■ WHAT IS BEING ASKED: Write out nothing but the lines from the first line of the entries below through the line with "interconectados y algunos"; no pictures go in.

[Dataset entries]
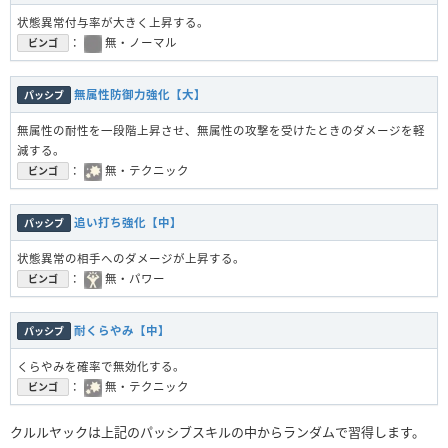
状態異常付与率が大きく上昇する。
：
無・ノーマル
ビンゴ
無属性防御力強化【大】
パッシブ
無属性の耐性を一段階上昇させ、無属性の攻撃を受けたときのダメージを軽
減する。
：
無・テクニック
ビンゴ
追い打ち強化【中】
パッシブ
状態異常の相手へのダメージが上昇する。
：
無・パワー
ビンゴ
耐くらやみ【中】
パッシブ
くらやみを確率で無効化する。
：
無・テクニック
ビンゴ
クルルヤックは上記のパッシブスキルの中からランダムで習得します。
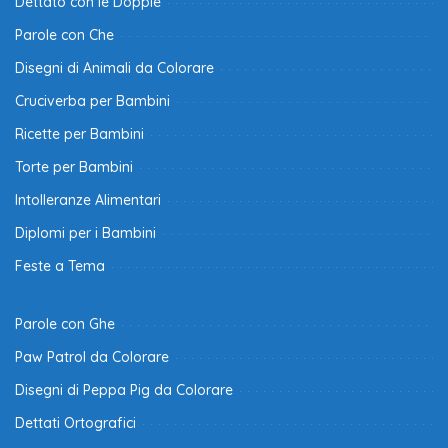
Dettato con le Doppie
Parole con Che
Disegni di Animali da Colorare
Cruciverba per Bambini
Ricette per Bambini
Torte per Bambini
Intolleranze Alimentari
Diplomi per i Bambini
Feste a Tema
Parole con Ghe
Paw Patrol da Colorare
Disegni di Peppa Pig da Colorare
Dettati Ortografici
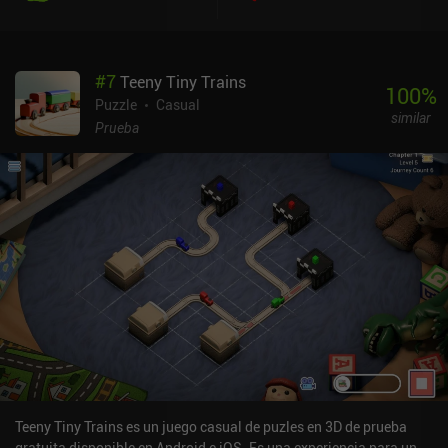
cajas cada vez más ingeniosos, elementos de rompecabezas
interconectados y algunos divertidos desafíos secundarios que
plantean una dificultad ligeramente superior. No se trata sólo de
#
7
Teeny Tiny Trains
averiguar qué hacer, sino también cómo hacerlo. La mayoría de los
100
%
puzles están construidos de forma lógica y logran un buen
Puzzle
Casual
similar
equilibrio entre accesibilidad y desafío, y el sistema de pistas
Prueba
incorporado puede proporcionar un poco de ayuda opcional
cuando estamos atascados. El juego es visualmente
impresionante, con cajas oscuras, atmosféricas y bellamente
modeladas que se ven muy bien tanto en teléfonos como en
tabletas. Aunque no reinventa el género, se sitúa con confianza
entre los mejores juegos de puzles mecánicos para móviles. Boxes:
Lost Fragments se puede probar gratis durante los diez primeros
niveles, tras los cuales se desbloquea el juego completo mediante
un iAP único de 7,99 $. Para los fans de juegos como The Room,
Boxes: Lost Fragments ofrece una experiencia pulida y envolvente
que merece la pena probar.
Teeny Tiny Trains es un juego casual de puzles en 3D de prueba
gratuita disponible en Android e iOS. Es una experiencia para un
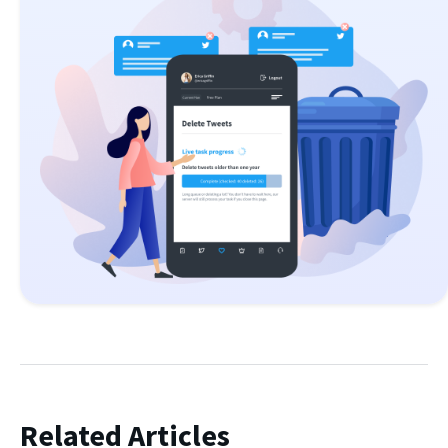
Related Articles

■ TASK SOLUTION:
状態異常付与率が大きく上昇する。
：
無・ノーマル
ビンゴ
無属性防御力強化【大】
パッシブ
無属性の耐性を一段階上昇させ、無属性の攻撃を受けたときのダメージを軽
減する。
：
無・テクニック
ビンゴ
追い打ち強化【中】
パッシブ
状態異常の相手へのダメージが上昇する。
：
無・パワー
ビンゴ
耐くらやみ【中】
パッシブ
くらやみを確率で無効化する。
：
無・テクニック
ビンゴ
クルルヤックは上記のパッシブスキルの中からランダムで習得します。
Dettato con le Doppie
Parole con Che
Disegni di Animali da Colorare
Cruciverba per Bambini
Ricette per Bambini
Torte per Bambini
Intolleranze Alimentari
Diplomi per i Bambini
Feste a Tema
Parole con Ghe
Paw Patrol da Colorare
Disegni di Peppa Pig da Colorare
Dettati Ortografici
cajas cada vez más ingeniosos, elementos de rompecabezas
interconectados y algunos divertidos desafíos secundarios que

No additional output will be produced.